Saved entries
=== Section Start ===

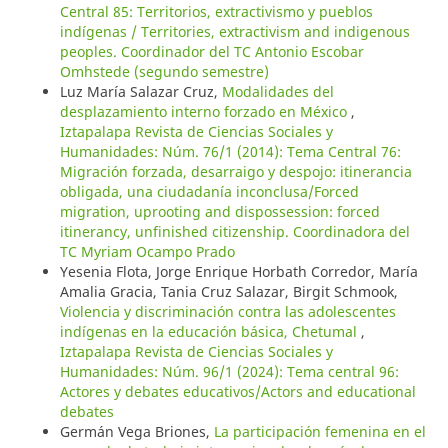
Central 85: Territorios, extractivismo y pueblos
indígenas / Territories, extractivism and indigenous
peoples. Coordinador del TC Antonio Escobar
Omhstede (segundo semestre)
Luz María Salazar Cruz,
Modalidades del
desplazamiento interno forzado en México
,
Iztapalapa Revista de Ciencias Sociales y
Humanidades: Núm. 76/1 (2014): Tema Central 76:
Migración forzada, desarraigo y despojo: itinerancia
obligada, una ciudadanía inconclusa/Forced
migration, uprooting and dispossession: forced
itinerancy, unfinished citizenship. Coordinadora del
TC Myriam Ocampo Prado
Yesenia Flota, Jorge Enrique Horbath Corredor, María
Amalia Gracia, Tania Cruz Salazar, Birgit Schmook,
Violencia y discriminación contra las adolescentes
indígenas en la educación básica, Chetumal
,
Iztapalapa Revista de Ciencias Sociales y
Humanidades: Núm. 96/1 (2024): Tema central 96:
Actores y debates educativos/Actors and educational
debates
Germán Vega Briones,
La participación femenina en el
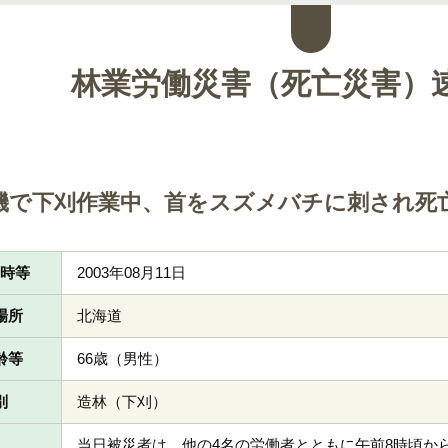
林業労働災害（死亡災害）
機で下刈作業中、首をスズメバチに刺され死
日時等
2003年08月11日
場所
北海道
齢等
66歳（男性）
別
造林（下刈）
当日被災者は、他の4名の労働者とともに午前8時頃か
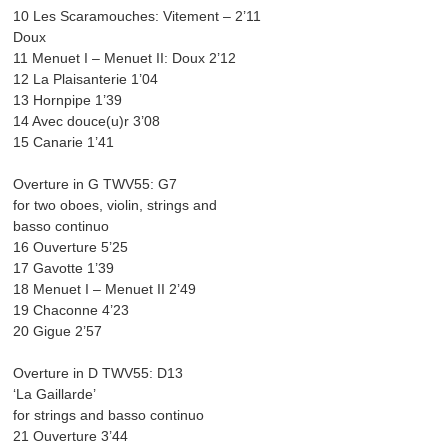
10 Les Scaramouches: Vitement – 2’11
Doux
11 Menuet I – Menuet II: Doux 2’12
12 La Plaisanterie 1’04
13 Hornpipe 1’39
14 Avec douce(u)r 3’08
15 Canarie 1’41
Overture in G TWV55: G7
for two oboes, violin, strings and
basso continuo
16 Ouverture 5’25
17 Gavotte 1’39
18 Menuet I – Menuet II 2’49
19 Chaconne 4’23
20 Gigue 2’57
Overture in D TWV55: D13
‘La Gaillarde’
for strings and basso continuo
21 Ouverture 3’44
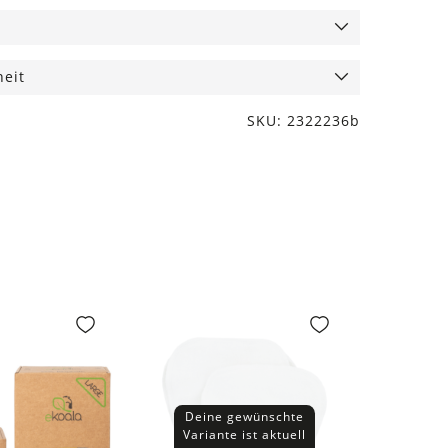
heit
SKU: 2322236b
Deine gewünschte
Variante ist aktuell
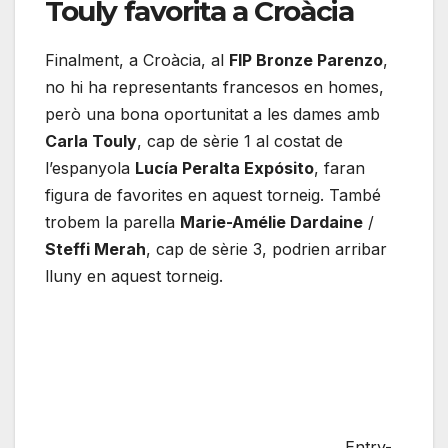
Touly favorita a Croàcia
Finalment, a Croàcia, al
FIP Bronze Parenzo
,
no hi ha representants francesos en homes,
però una bona oportunitat a les dames amb
Carla Touly
, cap de sèrie 1 al costat de
l’espanyola
Lucía Peralta Expósito
, faran
figura de favorites en aquest torneig. També
trobem la parella
Marie-Amélie Dardaine
/
Steffi Merah
, cap de sèrie 3, podrien arribar
lluny en aquest torneig.
Entry-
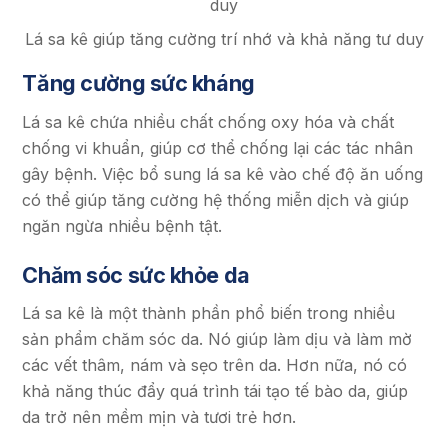
Lá sa kê giúp tăng cường trí nhớ và khả năng tư duy
Tăng cường sức kháng
Lá sa kê chứa nhiều chất chống oxy hóa và chất
chống vi khuẩn, giúp cơ thể chống lại các tác nhân
gây bệnh. Việc bổ sung lá sa kê vào chế độ ăn uống
có thể giúp tăng cường hệ thống miễn dịch và giúp
ngăn ngừa nhiều bệnh tật.
Chăm sóc sức khỏe da
Lá sa kê là một thành phần phổ biến trong nhiều
sản phẩm chăm sóc da. Nó giúp làm dịu và làm mờ
các vết thâm, nám và sẹo trên da. Hơn nữa, nó có
khả năng thúc đẩy quá trình tái tạo tế bào da, giúp
da trở nên mềm mịn và tươi trẻ hơn.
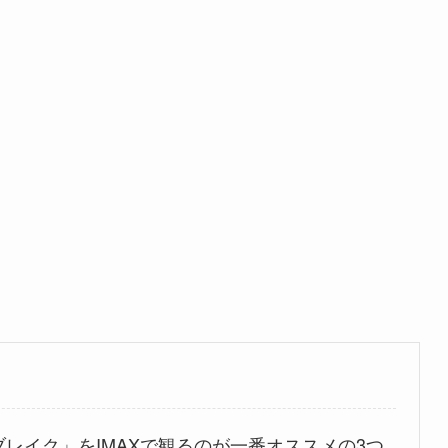
）
レイク」をIMAXで観るのが一番オススメの3つ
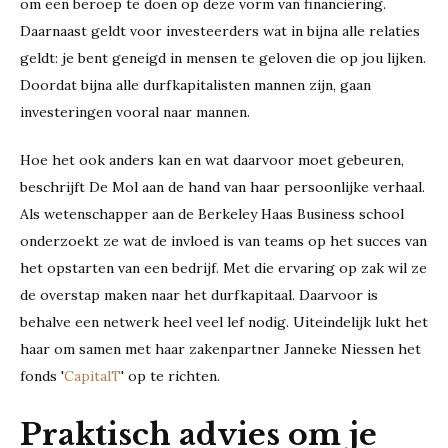
om een beroep te doen op deze vorm van financiering.
Daarnaast geldt voor investeerders wat in bijna alle relaties
geldt: je bent geneigd in mensen te geloven die op jou lijken.
Doordat bijna alle durfkapitalisten mannen zijn, gaan
investeringen vooral naar mannen.
Hoe het ook anders kan en wat daarvoor moet gebeuren,
beschrijft De Mol aan de hand van haar persoonlijke verhaal.
Als wetenschapper aan de Berkeley Haas Business school
onderzoekt ze wat de invloed is van teams op het succes van
het opstarten van een bedrijf. Met die ervaring op zak wil ze
de overstap maken naar het durfkapitaal. Daarvoor is
behalve een netwerk heel veel lef nodig. Uiteindelijk lukt het
haar om samen met haar zakenpartner Janneke Niessen het
fonds '
CapitalT
' op te richten.
Praktisch advies om je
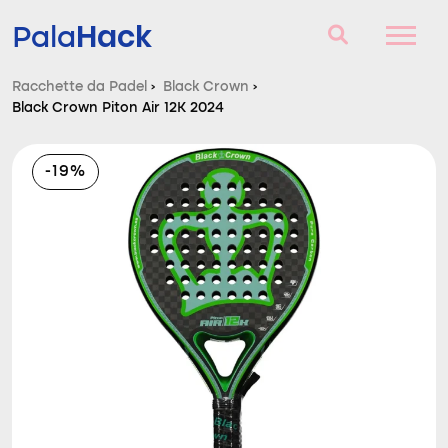
Hack
Pala
Racchette da Padel
›
Black Crown
›
Black Crown Piton Air 12K 2024
Racchette da Padel
Domande e risposte
-19%
Comparatore
Blog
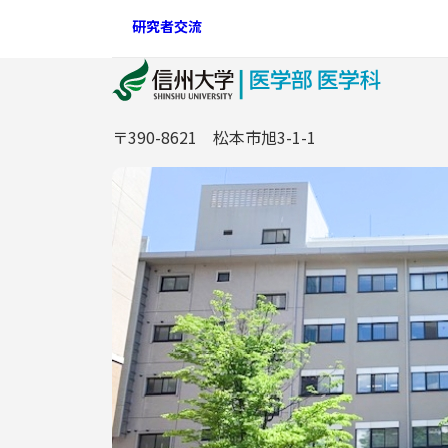
研究者交流
〒390-8621 松本市旭3-1-1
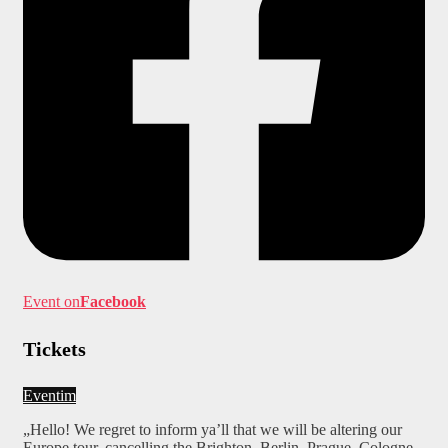
Event on
Facebook
Tickets
Eventim
„Hello! We regret to inform ya’ll that we will be altering our
Europe tour, cancelling the Brighton, Berlin, Prague, Cologne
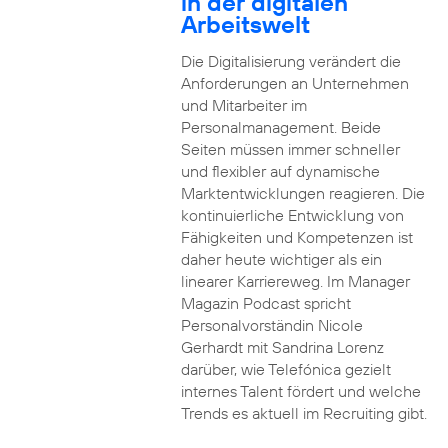
in der digitalen
Arbeitswelt
Die Digitalisierung verändert die
Anforderungen an Unternehmen
und Mitarbeiter im
Personalmanagement. Beide
Seiten müssen immer schneller
und flexibler auf dynamische
Marktentwicklungen reagieren. Die
kontinuierliche Entwicklung von
Fähigkeiten und Kompetenzen ist
daher heute wichtiger als ein
linearer Karriereweg. Im Manager
Magazin Podcast spricht
Personalvorständin Nicole
Gerhardt mit Sandrina Lorenz
darüber, wie Telefónica gezielt
internes Talent fördert und welche
Trends es aktuell im Recruiting gibt.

=== Section End ===

Where does "haar" appear in the records above? Copy each line that holds it.

• [ANSWER TO THIS PROBLEM]:
beschrijft De Mol aan de hand van haar persoonlijke verhaal.
haar om samen met haar zakenpartner Janneke Niessen het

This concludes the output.